I need to define some URL arguments to carry this information, which maybe something the folks at FeedCycle would be interested in chatting about/would have an opinion on?

I also need a way for subscribers to a feed to - somehow - demand additional items? Hmm - maybe a getahead argument could do this? Users would add ?getahead=2 to the subscription URL to get the next 2 items over an above what they are already being fed? getahead would have to be relative - so to get the next two items over and above the additional two that have already been demanded would require the argument to change to ?getahead=2.

This suggests a model for updating feeds in a feedreader. A subscription option to 'get ahead in this feedcycle' would automatically take care of the getahead numbering.

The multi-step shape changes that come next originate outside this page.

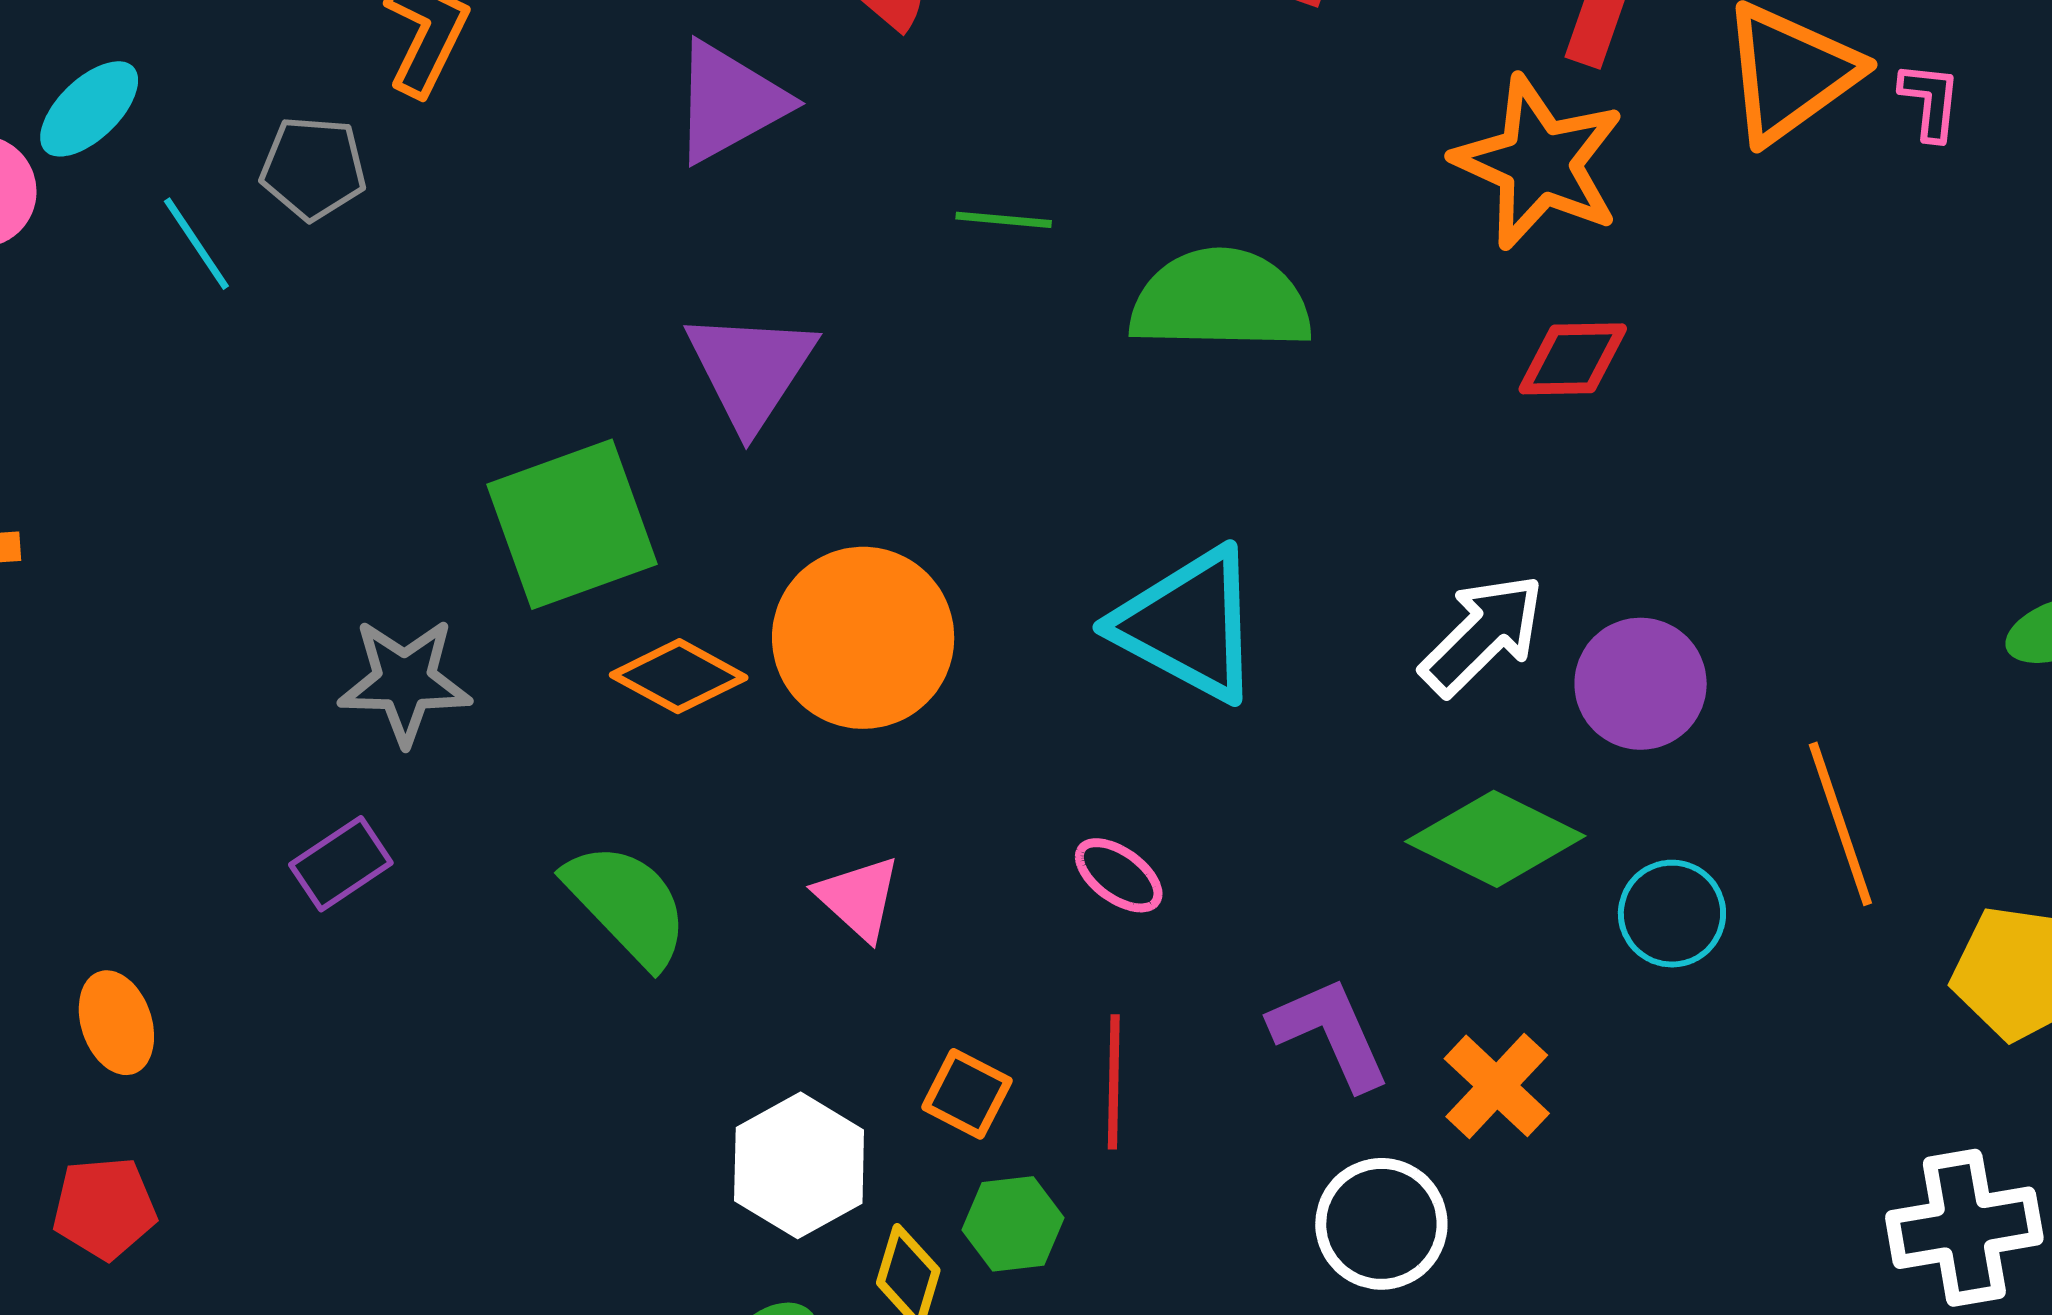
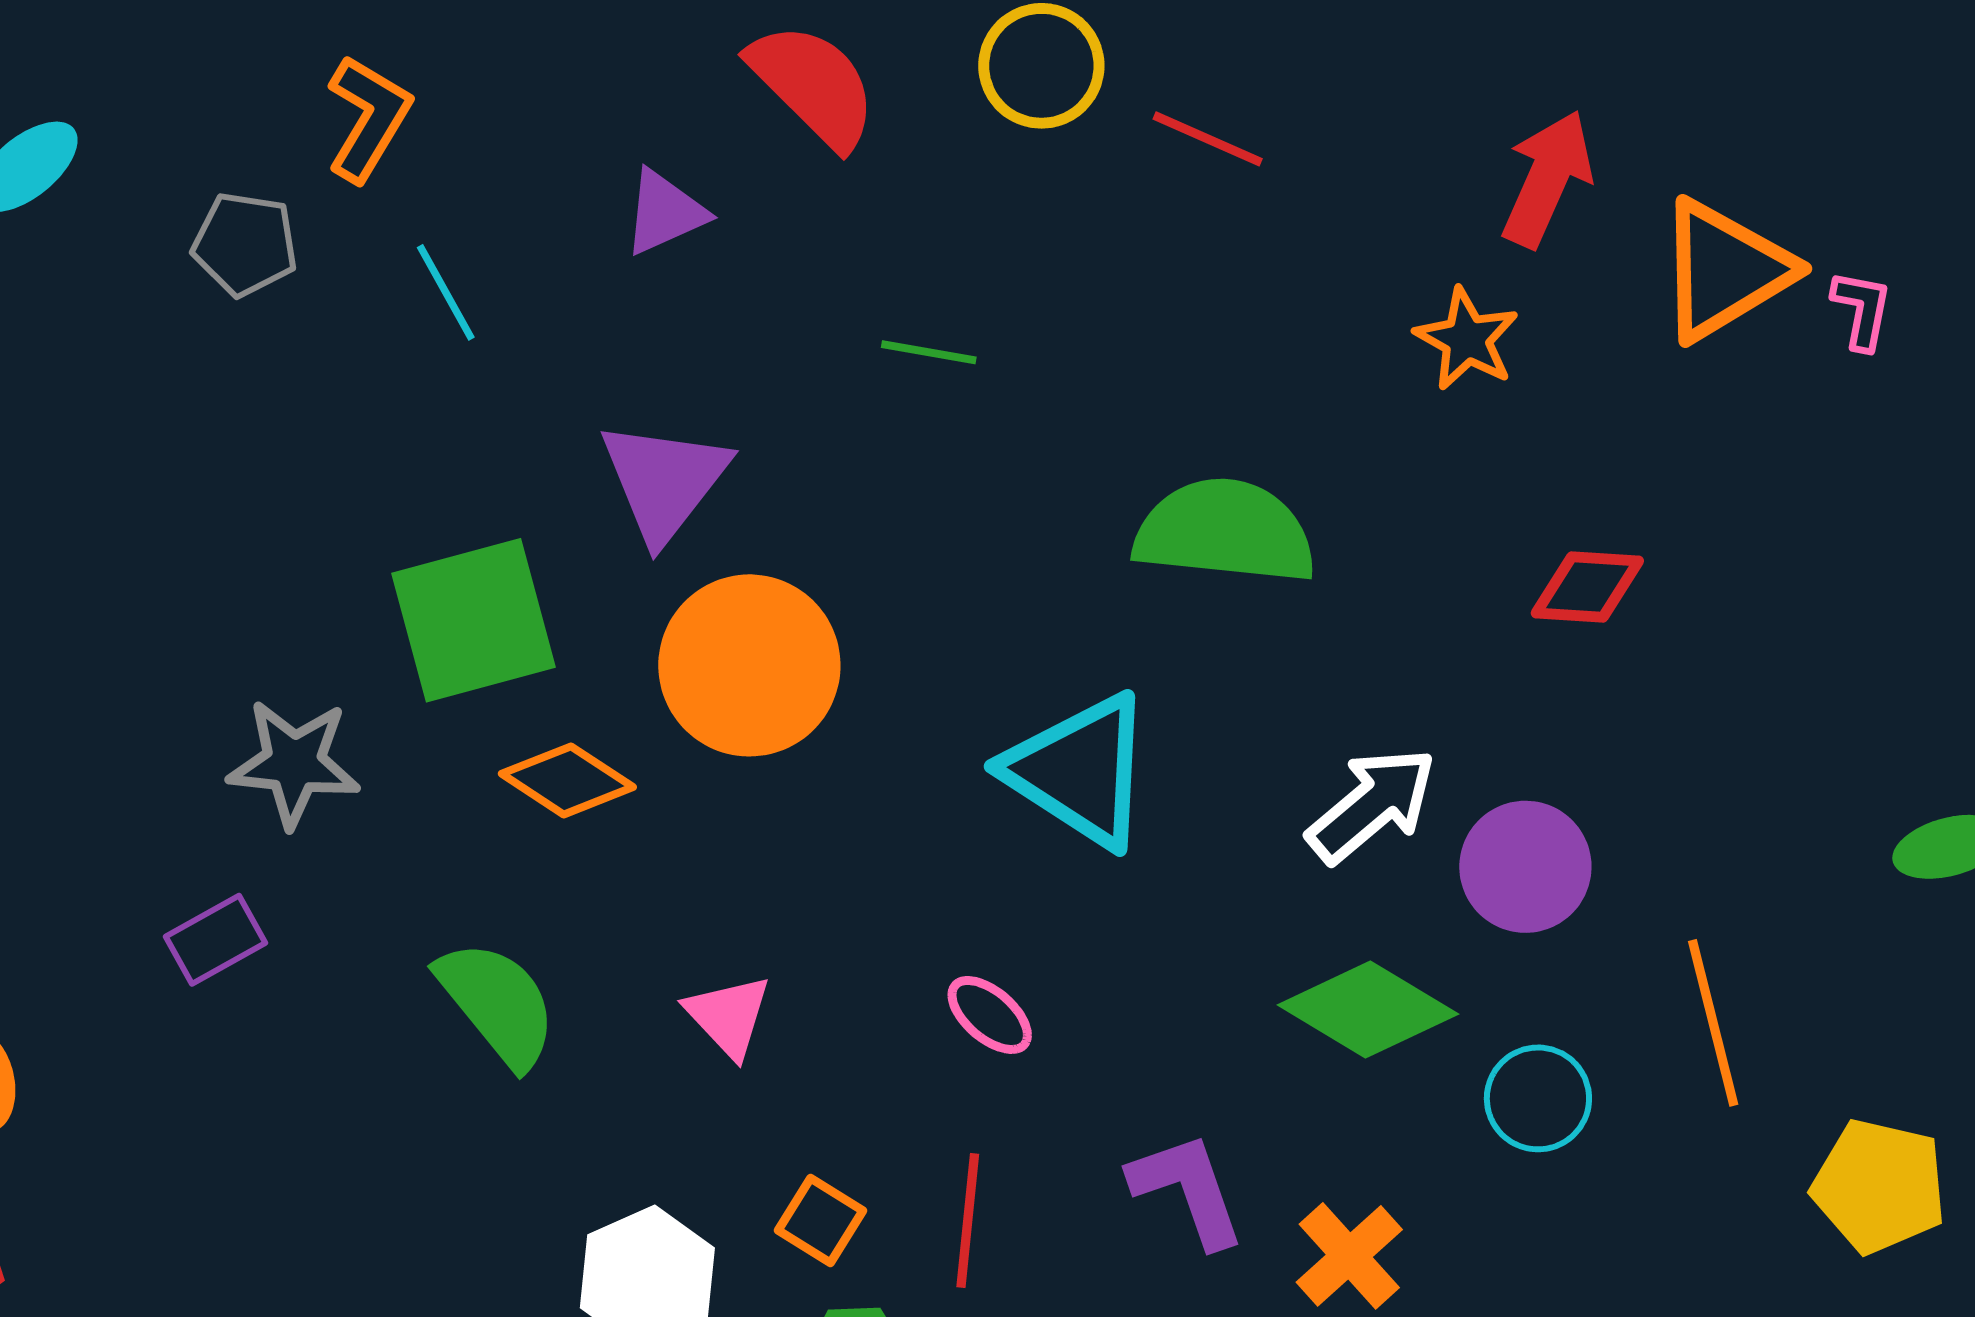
purple triangle: (729, 102) -> (665, 212), size x0.7
orange star: (1539, 163) -> (1467, 339), size x0.6
cyan line: (196, 244) -> (446, 292), moved
green semicircle: (1221, 300) -> (1225, 532), moved
red diamond: (1573, 359) -> (1587, 587), moved
orange circle: (863, 638) -> (749, 665), moved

The reader would also have to not think this were a completely new feed - you would want to preserve the read/unread state of items that have already been delivered via the feedcycle.

getahead could also be used to provide a negative offset, in effect a 'halt delivery' option, that would delay the delivery of new items by a particular number of delivery slots.

I suppose for completeness, you'd also need to support a 'pause' option, that would halt delivery of items until the user was ready to restart the cycle, at which point a relative negative getahead offset could be automatically generated.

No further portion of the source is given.